Il volume “Tolleranza, intolleranza, intollerabile” raccoglie alcuni scritti nei quali Ricoeur affronta uno dei problemi più delicati della filosofia politica contemporanea: il rapporto tra tolleranza, intolleranza e ciò che, per ragioni etiche e civili, non può essere tollerato. Personalmente continuo a preferire il titolo utilizzato dall’autore nel fascicolo di «Diogène» del 1996, «La tolleranza tra l’intolleranza e l’intollerabile», che restituisce con maggiore precisione il nucleo del suo ragionamento.
Il principale merito di Ricoeur consiste nell’uscire dalla tradizionale contrapposizione tra tolleranza e intolleranza introducendo un terzo termine: l’intollerabile. È questa categoria a impedire che la tolleranza degeneri in relativismo o in semplice indifferenza. Il problema non è dunque soltanto chi debba essere tollerato, ma anche quali comportamenti e quali pratiche non possano essere accolti in una società democratica.
Nella prima parte de “Tolleranza, intolleranza, intollerabile” Ricoeur costruisce progressivamente la propria analisi distinguendo anzitutto quattro momenti concettuali: l’astensione, l’intolleranza, l’ammissione della diversità e, infine, il grido «Intollerabile!». A partire da queste categorie sviluppa poi la riflessione sui tre piani fondamentali del vivere associato: istituzionale, culturale e religioso.
Sul piano istituzionale Ricoeur si richiama alla teoria della giustizia di John Rawls.

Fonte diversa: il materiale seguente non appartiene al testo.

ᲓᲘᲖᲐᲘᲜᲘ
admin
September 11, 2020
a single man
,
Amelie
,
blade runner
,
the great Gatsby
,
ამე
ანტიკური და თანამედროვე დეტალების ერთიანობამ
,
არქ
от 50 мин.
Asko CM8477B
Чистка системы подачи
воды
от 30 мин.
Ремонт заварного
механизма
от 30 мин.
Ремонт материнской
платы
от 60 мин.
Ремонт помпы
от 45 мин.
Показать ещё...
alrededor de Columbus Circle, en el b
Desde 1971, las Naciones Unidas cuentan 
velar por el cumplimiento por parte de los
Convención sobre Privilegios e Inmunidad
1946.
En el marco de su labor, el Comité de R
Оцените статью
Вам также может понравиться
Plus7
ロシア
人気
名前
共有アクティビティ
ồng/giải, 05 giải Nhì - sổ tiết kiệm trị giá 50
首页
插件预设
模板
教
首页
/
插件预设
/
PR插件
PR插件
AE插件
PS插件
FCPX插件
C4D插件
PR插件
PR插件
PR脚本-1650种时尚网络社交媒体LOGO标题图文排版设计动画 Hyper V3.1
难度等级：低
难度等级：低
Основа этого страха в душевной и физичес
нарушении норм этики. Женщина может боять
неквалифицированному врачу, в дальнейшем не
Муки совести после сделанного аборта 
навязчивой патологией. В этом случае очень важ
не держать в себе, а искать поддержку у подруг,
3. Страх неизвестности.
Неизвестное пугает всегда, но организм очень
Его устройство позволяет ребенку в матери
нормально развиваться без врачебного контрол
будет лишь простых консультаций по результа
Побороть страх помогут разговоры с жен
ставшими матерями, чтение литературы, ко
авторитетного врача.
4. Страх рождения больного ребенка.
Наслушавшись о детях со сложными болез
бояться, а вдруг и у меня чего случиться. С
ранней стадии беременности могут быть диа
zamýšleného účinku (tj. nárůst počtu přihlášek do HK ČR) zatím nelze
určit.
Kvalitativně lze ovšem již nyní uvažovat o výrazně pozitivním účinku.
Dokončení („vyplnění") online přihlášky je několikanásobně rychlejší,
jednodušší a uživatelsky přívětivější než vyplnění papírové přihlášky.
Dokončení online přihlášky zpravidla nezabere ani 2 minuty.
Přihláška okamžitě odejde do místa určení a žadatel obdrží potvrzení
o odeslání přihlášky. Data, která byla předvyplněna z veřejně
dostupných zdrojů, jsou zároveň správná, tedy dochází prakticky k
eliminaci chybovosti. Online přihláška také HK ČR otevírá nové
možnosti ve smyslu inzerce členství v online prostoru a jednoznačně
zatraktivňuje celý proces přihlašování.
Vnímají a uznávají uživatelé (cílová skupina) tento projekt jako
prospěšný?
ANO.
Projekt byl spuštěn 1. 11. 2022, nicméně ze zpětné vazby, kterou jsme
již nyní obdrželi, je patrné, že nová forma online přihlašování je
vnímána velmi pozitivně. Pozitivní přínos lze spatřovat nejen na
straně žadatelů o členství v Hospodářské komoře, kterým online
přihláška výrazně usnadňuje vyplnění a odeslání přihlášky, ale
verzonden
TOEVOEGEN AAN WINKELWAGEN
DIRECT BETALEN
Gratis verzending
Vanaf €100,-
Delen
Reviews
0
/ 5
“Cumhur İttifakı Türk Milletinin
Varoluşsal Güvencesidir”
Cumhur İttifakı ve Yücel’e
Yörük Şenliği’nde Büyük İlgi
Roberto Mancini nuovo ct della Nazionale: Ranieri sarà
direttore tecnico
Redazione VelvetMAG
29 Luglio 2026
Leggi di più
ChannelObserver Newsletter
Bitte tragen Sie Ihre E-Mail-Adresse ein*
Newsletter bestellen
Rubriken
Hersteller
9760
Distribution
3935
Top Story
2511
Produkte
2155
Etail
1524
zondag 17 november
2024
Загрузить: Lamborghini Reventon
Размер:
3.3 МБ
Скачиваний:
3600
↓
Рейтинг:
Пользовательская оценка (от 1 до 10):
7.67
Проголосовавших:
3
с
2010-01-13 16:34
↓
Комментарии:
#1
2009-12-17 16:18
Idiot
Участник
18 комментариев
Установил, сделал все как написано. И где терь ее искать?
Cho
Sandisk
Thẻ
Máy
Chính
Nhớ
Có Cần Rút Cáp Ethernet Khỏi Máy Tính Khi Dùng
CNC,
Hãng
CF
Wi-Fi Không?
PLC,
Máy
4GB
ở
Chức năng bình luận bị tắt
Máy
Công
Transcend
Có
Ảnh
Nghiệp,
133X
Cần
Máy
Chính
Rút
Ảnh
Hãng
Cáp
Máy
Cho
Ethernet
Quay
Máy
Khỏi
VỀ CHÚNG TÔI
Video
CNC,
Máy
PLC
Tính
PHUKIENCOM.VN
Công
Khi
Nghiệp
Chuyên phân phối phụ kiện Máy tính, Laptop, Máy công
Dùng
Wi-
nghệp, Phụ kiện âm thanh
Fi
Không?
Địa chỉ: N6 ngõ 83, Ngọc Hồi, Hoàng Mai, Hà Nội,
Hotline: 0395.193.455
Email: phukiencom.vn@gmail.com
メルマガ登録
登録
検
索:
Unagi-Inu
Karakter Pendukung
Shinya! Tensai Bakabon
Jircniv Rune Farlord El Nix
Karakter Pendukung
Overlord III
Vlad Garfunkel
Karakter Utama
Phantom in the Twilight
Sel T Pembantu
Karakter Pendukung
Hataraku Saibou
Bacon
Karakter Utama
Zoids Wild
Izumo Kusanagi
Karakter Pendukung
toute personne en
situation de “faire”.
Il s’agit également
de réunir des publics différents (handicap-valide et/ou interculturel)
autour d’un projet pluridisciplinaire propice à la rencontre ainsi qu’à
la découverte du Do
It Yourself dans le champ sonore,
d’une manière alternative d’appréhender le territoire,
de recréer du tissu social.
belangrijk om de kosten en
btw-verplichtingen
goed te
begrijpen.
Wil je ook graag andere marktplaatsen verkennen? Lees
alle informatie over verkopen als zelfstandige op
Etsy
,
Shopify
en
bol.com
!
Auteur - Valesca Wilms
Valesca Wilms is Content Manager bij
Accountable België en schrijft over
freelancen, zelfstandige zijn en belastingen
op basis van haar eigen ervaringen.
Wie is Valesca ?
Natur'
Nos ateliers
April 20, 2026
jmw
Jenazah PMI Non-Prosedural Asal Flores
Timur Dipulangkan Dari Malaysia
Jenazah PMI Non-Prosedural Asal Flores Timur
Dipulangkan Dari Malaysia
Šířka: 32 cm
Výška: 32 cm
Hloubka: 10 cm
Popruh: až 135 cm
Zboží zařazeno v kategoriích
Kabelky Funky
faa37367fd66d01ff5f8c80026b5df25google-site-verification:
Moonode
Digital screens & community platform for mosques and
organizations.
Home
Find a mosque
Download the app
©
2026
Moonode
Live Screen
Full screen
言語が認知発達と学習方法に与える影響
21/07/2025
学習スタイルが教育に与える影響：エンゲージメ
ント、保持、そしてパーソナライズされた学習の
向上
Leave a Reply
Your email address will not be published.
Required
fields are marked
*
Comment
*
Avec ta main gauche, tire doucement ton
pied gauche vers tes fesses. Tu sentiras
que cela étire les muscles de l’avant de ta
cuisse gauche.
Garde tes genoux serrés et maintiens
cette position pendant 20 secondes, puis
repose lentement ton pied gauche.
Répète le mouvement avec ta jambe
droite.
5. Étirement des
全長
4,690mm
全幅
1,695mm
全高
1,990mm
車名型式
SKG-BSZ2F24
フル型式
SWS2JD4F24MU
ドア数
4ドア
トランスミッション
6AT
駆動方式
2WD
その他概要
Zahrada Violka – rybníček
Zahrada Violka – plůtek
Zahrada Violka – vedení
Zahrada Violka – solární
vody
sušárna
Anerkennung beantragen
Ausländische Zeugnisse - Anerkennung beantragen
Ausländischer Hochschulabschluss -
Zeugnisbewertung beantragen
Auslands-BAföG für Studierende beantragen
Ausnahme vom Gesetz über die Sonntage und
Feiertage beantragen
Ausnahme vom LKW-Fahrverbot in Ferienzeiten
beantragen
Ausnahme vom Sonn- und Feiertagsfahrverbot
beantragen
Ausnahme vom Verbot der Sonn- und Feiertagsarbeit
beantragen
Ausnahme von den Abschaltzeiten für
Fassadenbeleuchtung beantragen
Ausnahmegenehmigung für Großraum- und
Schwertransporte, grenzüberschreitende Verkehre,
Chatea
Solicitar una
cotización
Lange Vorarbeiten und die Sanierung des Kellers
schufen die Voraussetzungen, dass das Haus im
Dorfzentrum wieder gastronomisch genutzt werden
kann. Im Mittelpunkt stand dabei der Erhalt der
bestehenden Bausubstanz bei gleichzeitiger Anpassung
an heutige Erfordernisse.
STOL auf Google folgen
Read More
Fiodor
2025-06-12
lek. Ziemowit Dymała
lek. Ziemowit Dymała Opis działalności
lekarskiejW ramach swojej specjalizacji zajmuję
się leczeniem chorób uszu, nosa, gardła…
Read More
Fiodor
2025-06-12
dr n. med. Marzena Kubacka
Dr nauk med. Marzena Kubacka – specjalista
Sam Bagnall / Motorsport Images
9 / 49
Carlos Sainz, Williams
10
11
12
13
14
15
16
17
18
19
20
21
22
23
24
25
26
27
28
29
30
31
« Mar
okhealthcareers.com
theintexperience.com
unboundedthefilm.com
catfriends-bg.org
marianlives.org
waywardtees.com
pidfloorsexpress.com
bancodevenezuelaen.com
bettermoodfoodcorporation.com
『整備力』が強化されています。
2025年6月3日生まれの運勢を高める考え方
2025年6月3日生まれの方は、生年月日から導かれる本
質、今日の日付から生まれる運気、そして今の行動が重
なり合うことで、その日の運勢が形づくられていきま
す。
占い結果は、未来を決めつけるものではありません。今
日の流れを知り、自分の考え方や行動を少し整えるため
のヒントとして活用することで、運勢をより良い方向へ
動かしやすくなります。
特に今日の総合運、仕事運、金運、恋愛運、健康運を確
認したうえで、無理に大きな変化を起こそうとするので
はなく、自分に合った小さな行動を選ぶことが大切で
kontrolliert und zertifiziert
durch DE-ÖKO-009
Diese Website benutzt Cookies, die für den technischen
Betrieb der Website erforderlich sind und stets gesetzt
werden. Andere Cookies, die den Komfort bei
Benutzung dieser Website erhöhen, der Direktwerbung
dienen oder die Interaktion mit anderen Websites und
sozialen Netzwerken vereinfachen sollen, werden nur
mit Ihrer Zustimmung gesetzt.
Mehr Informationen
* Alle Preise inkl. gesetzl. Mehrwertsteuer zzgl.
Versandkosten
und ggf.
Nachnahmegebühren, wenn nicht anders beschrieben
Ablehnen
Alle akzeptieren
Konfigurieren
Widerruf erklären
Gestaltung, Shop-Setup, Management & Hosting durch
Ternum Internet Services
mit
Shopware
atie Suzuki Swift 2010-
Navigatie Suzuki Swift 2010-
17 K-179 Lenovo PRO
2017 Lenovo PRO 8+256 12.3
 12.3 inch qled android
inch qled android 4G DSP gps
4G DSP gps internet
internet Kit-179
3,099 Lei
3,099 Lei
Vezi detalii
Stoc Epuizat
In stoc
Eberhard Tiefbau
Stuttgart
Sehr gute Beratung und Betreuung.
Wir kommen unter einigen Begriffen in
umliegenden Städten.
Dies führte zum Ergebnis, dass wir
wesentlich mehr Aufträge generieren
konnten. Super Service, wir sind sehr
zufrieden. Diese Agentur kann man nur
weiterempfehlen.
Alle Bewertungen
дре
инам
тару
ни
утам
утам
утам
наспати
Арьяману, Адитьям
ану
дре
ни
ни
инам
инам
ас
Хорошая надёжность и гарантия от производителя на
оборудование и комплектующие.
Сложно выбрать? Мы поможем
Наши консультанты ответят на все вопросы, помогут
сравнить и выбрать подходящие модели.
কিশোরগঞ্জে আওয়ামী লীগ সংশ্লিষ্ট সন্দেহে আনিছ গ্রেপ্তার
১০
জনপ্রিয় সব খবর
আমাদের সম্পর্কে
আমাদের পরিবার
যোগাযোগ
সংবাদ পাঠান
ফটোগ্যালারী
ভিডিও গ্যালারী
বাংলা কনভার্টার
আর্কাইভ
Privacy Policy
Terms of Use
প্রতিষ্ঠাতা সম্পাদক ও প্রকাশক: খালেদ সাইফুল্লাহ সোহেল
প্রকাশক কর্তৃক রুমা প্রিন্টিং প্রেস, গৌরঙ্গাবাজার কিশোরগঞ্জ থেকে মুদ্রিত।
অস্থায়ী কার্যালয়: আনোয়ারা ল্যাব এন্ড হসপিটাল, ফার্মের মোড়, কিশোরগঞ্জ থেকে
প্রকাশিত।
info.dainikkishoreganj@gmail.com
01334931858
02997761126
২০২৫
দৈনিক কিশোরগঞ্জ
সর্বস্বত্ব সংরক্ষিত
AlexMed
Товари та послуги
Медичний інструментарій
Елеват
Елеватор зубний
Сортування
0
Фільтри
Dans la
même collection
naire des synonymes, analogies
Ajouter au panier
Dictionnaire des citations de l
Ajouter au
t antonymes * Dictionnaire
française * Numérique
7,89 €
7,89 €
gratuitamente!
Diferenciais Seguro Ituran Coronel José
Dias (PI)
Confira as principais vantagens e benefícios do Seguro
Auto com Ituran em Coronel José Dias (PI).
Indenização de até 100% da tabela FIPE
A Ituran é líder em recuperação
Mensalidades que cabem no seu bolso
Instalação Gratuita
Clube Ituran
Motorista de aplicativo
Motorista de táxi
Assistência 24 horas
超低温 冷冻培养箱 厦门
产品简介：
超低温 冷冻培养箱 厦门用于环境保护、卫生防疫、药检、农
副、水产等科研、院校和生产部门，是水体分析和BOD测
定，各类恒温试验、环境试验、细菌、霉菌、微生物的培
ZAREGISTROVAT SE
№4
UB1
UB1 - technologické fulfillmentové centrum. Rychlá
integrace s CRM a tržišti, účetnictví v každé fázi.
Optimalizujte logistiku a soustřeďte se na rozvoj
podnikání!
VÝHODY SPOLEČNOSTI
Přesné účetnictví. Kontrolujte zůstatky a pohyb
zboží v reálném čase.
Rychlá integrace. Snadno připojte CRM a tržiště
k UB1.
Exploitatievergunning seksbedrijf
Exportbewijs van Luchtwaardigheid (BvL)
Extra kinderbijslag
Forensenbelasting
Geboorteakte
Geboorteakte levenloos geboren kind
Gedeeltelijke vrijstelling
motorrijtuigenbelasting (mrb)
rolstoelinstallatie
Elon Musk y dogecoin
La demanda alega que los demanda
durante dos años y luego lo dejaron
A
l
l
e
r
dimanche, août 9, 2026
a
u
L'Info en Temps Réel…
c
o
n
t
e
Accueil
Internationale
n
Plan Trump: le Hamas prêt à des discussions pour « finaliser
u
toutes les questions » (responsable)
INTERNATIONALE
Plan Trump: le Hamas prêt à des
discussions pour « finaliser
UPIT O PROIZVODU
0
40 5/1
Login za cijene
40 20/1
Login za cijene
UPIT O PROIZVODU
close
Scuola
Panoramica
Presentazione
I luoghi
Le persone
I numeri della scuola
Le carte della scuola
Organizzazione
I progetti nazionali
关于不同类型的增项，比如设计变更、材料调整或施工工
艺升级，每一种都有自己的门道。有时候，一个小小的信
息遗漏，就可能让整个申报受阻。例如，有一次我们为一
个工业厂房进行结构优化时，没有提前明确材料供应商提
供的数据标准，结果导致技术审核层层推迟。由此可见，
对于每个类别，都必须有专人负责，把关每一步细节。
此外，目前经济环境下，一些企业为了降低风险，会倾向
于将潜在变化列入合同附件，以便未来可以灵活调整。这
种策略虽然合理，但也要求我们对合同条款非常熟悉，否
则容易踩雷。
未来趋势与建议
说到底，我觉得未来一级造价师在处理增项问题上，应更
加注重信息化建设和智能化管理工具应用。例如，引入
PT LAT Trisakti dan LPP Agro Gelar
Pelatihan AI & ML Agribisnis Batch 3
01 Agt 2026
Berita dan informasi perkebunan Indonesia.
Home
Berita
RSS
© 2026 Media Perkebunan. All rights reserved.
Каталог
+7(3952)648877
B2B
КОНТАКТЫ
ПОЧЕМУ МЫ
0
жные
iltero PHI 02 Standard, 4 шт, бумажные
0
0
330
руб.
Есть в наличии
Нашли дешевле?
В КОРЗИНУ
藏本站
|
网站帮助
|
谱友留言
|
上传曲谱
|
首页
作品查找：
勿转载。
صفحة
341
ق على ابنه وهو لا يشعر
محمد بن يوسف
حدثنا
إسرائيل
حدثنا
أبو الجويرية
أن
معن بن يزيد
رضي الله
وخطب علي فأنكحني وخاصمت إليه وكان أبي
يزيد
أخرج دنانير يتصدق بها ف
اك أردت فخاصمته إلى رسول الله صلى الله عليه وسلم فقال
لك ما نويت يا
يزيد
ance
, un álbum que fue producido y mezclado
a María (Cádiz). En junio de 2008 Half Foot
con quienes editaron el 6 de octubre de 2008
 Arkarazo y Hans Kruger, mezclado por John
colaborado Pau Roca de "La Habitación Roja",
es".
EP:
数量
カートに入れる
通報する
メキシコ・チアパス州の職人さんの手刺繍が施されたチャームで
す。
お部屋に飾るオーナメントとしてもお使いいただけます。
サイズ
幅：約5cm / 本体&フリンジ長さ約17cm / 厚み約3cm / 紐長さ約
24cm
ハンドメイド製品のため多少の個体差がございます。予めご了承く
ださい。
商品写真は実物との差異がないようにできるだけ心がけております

La neutralità dello Stato non nasce dal relativismo, bensì dal riconoscimento che le istituzioni devono garantire condizioni uguali di libertà senza pronunciarsi sulla verità delle diverse convinzioni. Lo Stato di diritto è perciò «agnostico» rispetto alle credenze, ma non rispetto alla giustizia.
Indirettamente, dal principio di astensione si transita al principio di ammissione, dato dal riconoscimento implicito del diritto a godere delle condizioni materiali necessarie per l’esercizio di una libera espressione del sé.
Un punto importante di questa formulazione è che evita di richiamare la questione della verità, non per una scelta di relativismo, ma solamente perché ci si è basati sulla giustizia in quanto istituzione. La giustizia ignora il contenuto delle varie credenze, delle convinzioni, degli interessi che definiscono il contenuto dei loro discorsi. La giustizia non entra nel merito del contenuto di verità.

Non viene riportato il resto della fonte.